The two would be an even match, Marcus thought with a grin. Before he had hired Jacob, the coachman and his son had spent their own time in the rookeries. It had not taken long for Marcus to discover Giles was as valuable as his father. The boy was quick and well versed in exactly the kind of tricks Fantine used. With luck, Giles would soon get him a little more information about the mysterious Fantine.
But in the meantime, Marcus had other things to occupy his thoughts, not the least of which was the growing chaos from within the Harris household. Steeling himself for the worst, Marcus pushed his hand into his pocket and drew out his watch. Well, at least she had seen fit to return it.
It was not until he heard the gasp of a nearby footman that he thought to look at the base of the chain. There, glittering in the evening candlelight, was an heirloom diamond and emerald bracelet worth at least six thousand pounds.
* * *
Fantine settled into the hackney and released a sigh. Normally she would not have bothered with the expense, but she was too frazzled, too tired to walk all the way home.
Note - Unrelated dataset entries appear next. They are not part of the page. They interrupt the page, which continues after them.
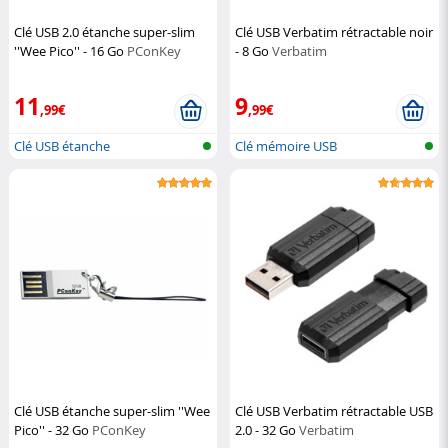
Clé USB 2.0 étanche super-slim
Clé USB Verbatim rétractable noir
''Wee Pico'' - 16 Go
PConKey
- 8 Go
Verbatim
11
9
,99€
,99€
Clé USB étanche
Clé mémoire USB
Clé USB étanche super-slim ''Wee
Clé USB Verbatim rétractable USB
Pico'' - 32 Go
PConKey
2.0 - 32 Go
Verbatim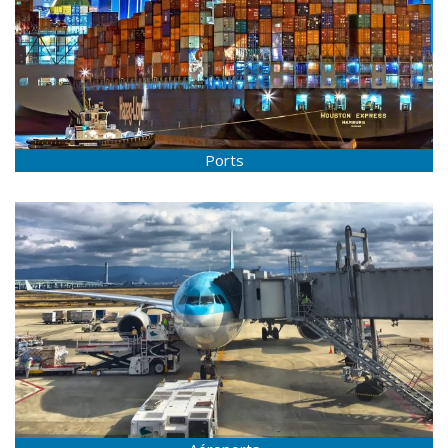
Ports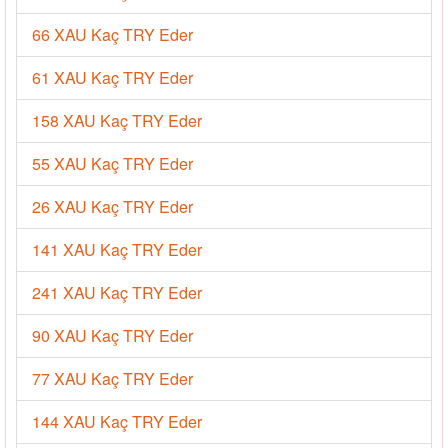
66 XAU Kaç TRY Eder
61 XAU Kaç TRY Eder
158 XAU Kaç TRY Eder
55 XAU Kaç TRY Eder
26 XAU Kaç TRY Eder
141 XAU Kaç TRY Eder
241 XAU Kaç TRY Eder
90 XAU Kaç TRY Eder
77 XAU Kaç TRY Eder
144 XAU Kaç TRY Eder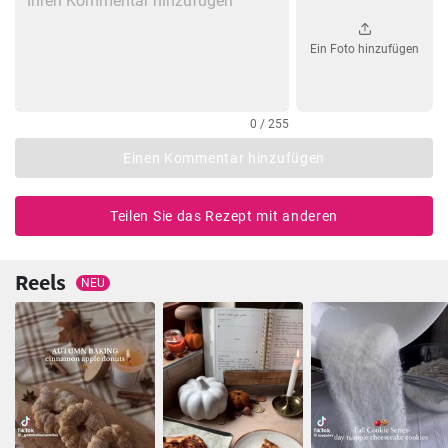
Ein Foto hinzufügen
0 / 255
Einen Kommentar hinzufügen
Teilen Sie das Rezept mit anderen
Reels
NEU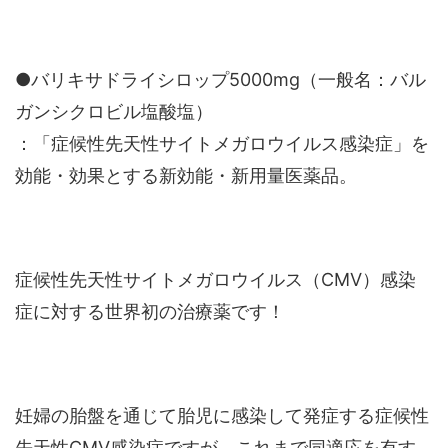
●バリキサドライシロップ5000mg（一般名：バル
ガンシクロビル塩酸塩）
：「症候性先天性サイトメガロウイルス感染症」を
効能・効果とする新効能・新用量医薬品。
症候性先天性サイトメガロウイルス（CMV）感染
症に対する世界初の治療薬です！
妊婦の胎盤を通じて胎児に感染して発症する症候性
先天性CMV感染症ですが、これまで同適応を有す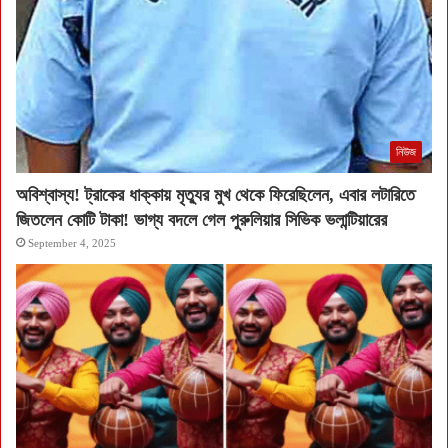
নিউজ
অবিশ্বাস্য! ট্রাকের ধাক্কায় মৃত্যুর মুখ থেকে ফিরেছিলেন, এবার লটারিতে
জিতলেন কোটি টাকা! ভাগ্য বদলে গেল পুরুলিয়ার সিভিক ভলান্টিয়ারের
September 4, 2025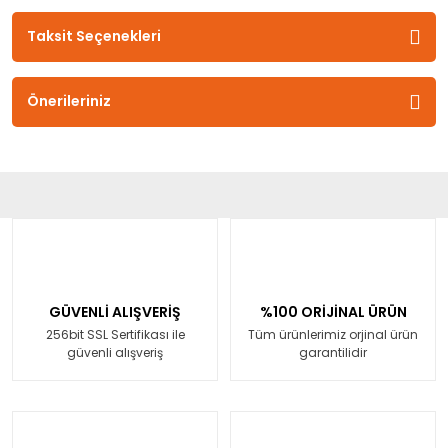
Taksit Seçenekleri
Önerileriniz
GÜVENLİ ALIŞVERİŞ
%100 ORİJİNAL ÜRÜN
256bit SSL Sertifikası ile
Tüm ürünlerimiz orjinal ürün
güvenli alışveriş
garantilidir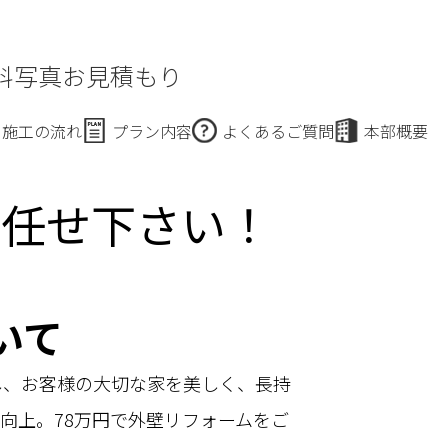
料写真お見積もり
施工の流れ
プラン内容
よくあるご質問
本部概要
お任せ下さい！
いて
し、お客様の大切な家を美しく、長持
向上。78万円で外壁リフォームをご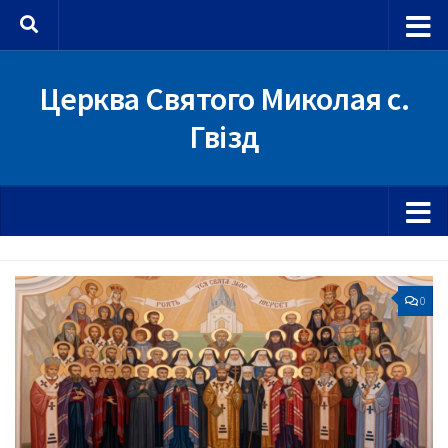
Skip to content
Церква Святого Миколая с.
Гвізд
0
So she had hailed a hackney and now only wished to close her eyes.
Just as she rested her head back against the worn squabs, she felt a telltale dip as the vehicle picked up another passenger. A street child no doubt, jumping on the back. She didn't care. If he was not caught by the driver, she had no objection to sharing her ride. She had, after all, stolen quite a few rides herself at one time or another.
Releasing a heavy breath, she willed away the tension of the last few hours. She blocked out the anger, the frustration, and all the other tangled emotions she had no energy to examine. All that was left was one image, one face, smiling tenderly at her.
Marcus.
No big surprise there. He seemed to dog her footsteps during the day, why not torment her at night, too? But she need not dwell on him. He was merely another reality of her existence, a force to be measured and managed, like Penworthy and Ballast and Hurdy.
Or so she told herself.
The difference, of course, was that none of them had ever touched her, stripping away her reason with the tiniest press of his lips. A single heated look from Marcus weakened her with alarming speed. If she were superstitious, she would have said he had the evil eye.
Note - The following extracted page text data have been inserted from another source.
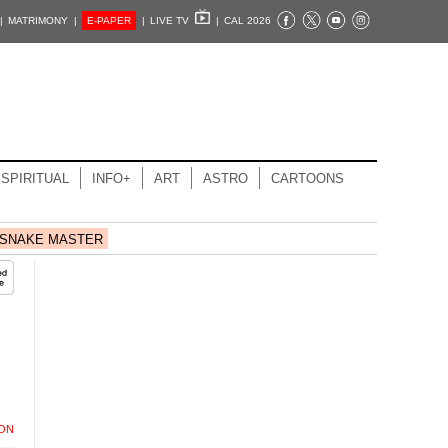
|
MATRIMONY |
E-PAPER
|
LIVE TV
|
CAL 2026
SPIRITUAL
INFO+
ART
ASTRO
CARTOONS
SNAKE MASTER
ION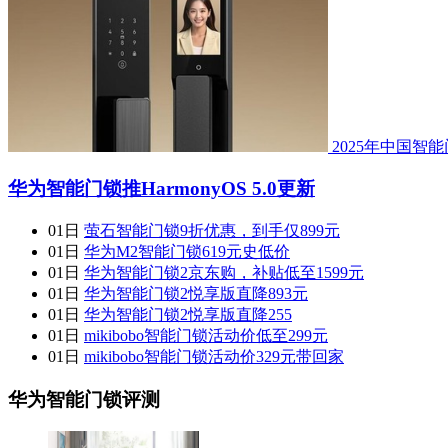
2025年中国智
华为智能门锁推HarmonyOS 5.0更新
01日
萤石智能门锁9折优惠，到手仅899元
01日
华为M2智能门锁619元史低价
01日
华为智能门锁2京东购，补贴低至1599元
01日
华为智能门锁2悦享版直降893元
01日
华为智能门锁2悦享版直降255
01日
mikibobo智能门锁活动价低至299元
01日
mikibobo智能门锁活动价329元带回家
华为智能门锁评测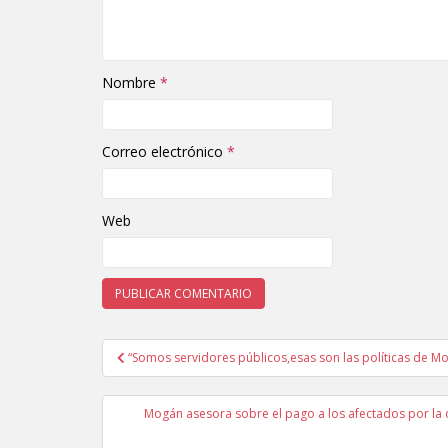
Nombre
*
Correo electrónico
*
Web
“Somos servidores públicos,esas son las políticas de M
Navegación de entradas
Mogán asesora sobre el pago a los afectados por la 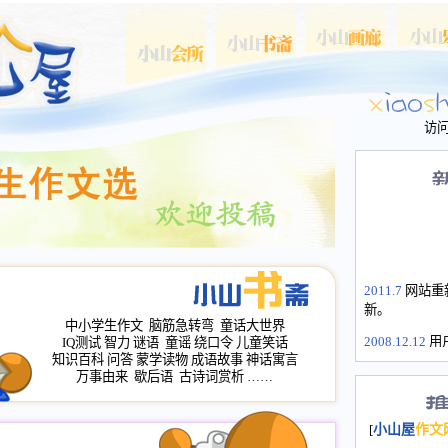
访
2011.7
网站重
新。
中小学生作文
脑筋急转弯
童话大世界
2008.12.12
用
IQ测试
智力
谜语
童谣
绕口令
儿童笑话
山屋主站、作
知识百科
问答
蒙学读物
成语故事
神话寓言
长会、家园网
万事由来
歇后语
古诗词赏析
……
次注册全部通
2008.12.12
家
[
小山屋
作文
名：s.xiaosha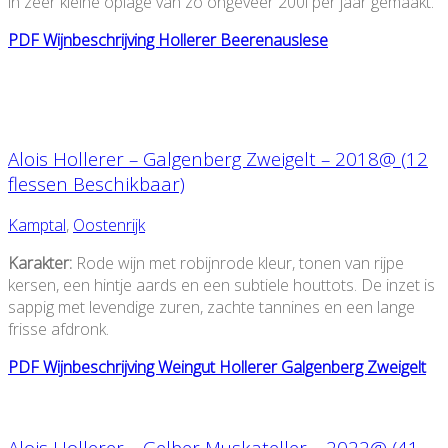
in zeer kleine oplage van zo ongeveer 200l per jaar gemaakt.
PDF Wijnbeschrijving Hollerer Beerenauslese
Alois Hollerer – Galgenberg Zweigelt – 2018@ (12
flessen Beschikbaar)
Kamptal
,
Oostenrijk
Karakter:
Rode wijn met robijnrode kleur, tonen van rijpe
kersen, een hintje aards en een subtiele houttots. De inzet is
sappig met levendige zuren, zachte tannines en een lange
frisse afdronk.
PDF Wijnbeschrijving Weingut Hollerer Galgenberg Zweigelt
Alois Hollerer – Gelber Muskateller – 2022@ (41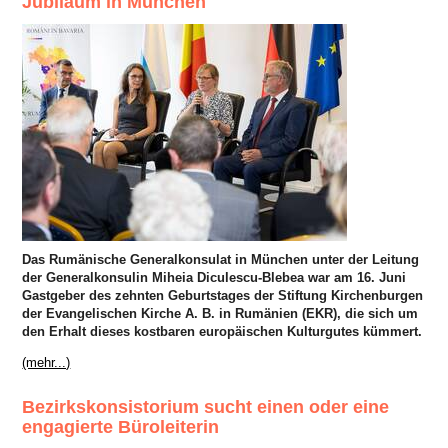
Jubiläum in München
Das Rumänische Generalkonsulat in München unter der Leitung
der Generalkonsulin Miheia Diculescu-Blebea war am 16. Juni
Gastgeber des zehnten Geburtstages der Stiftung Kirchenburgen
der Evangelischen Kirche A. B. in Rumänien (EKR), die sich um
den Erhalt dieses kostbaren europäischen Kulturgutes kümmert.
(mehr...)
Bezirkskonsistorium sucht einen oder eine
engagierte Büroleiterin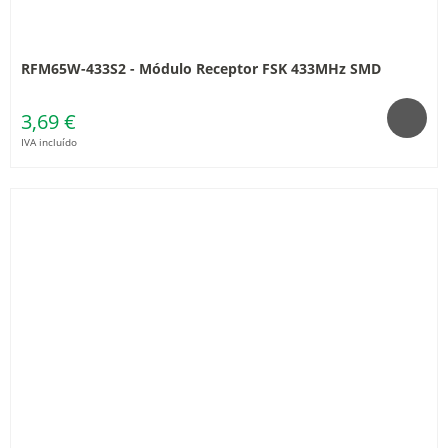
RFM65W-433S2 - Módulo Receptor FSK 433MHz SMD
3,69 €
IVA incluído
Fantine sighed again, the sound echoing in the dark hackney. Age was making her vulnerable to one thing a man like Marcus could offer her: luxury.
She had scorned it as a child, but now, at twenty-five, she couldn't run the streets by day without feeling the ache by night. She longed for the warmth of a good fire, the ease of a comfortable bed, and the sweet scent of clean clothes.
But such pleasures came with a trap. It came with men like Marcus who cared for nothing except their own personal pleasure. Women like her mother were taken, exploited, then thrown away. Fantine was eight when she vowed never to let a man use her like that. And no one ever had.
No one, that is, except Marcus.
She should hate him for that, for bridging defenses she thought no one could conquer. Yet when he had pressed his weight into her, when he had touched her breast and trailed kisses along her face, she had wanted nothing more than to be used, to be enjoyed, to be touched however he willed.
Her face burned with humiliation even as her breasts tingled with the memory.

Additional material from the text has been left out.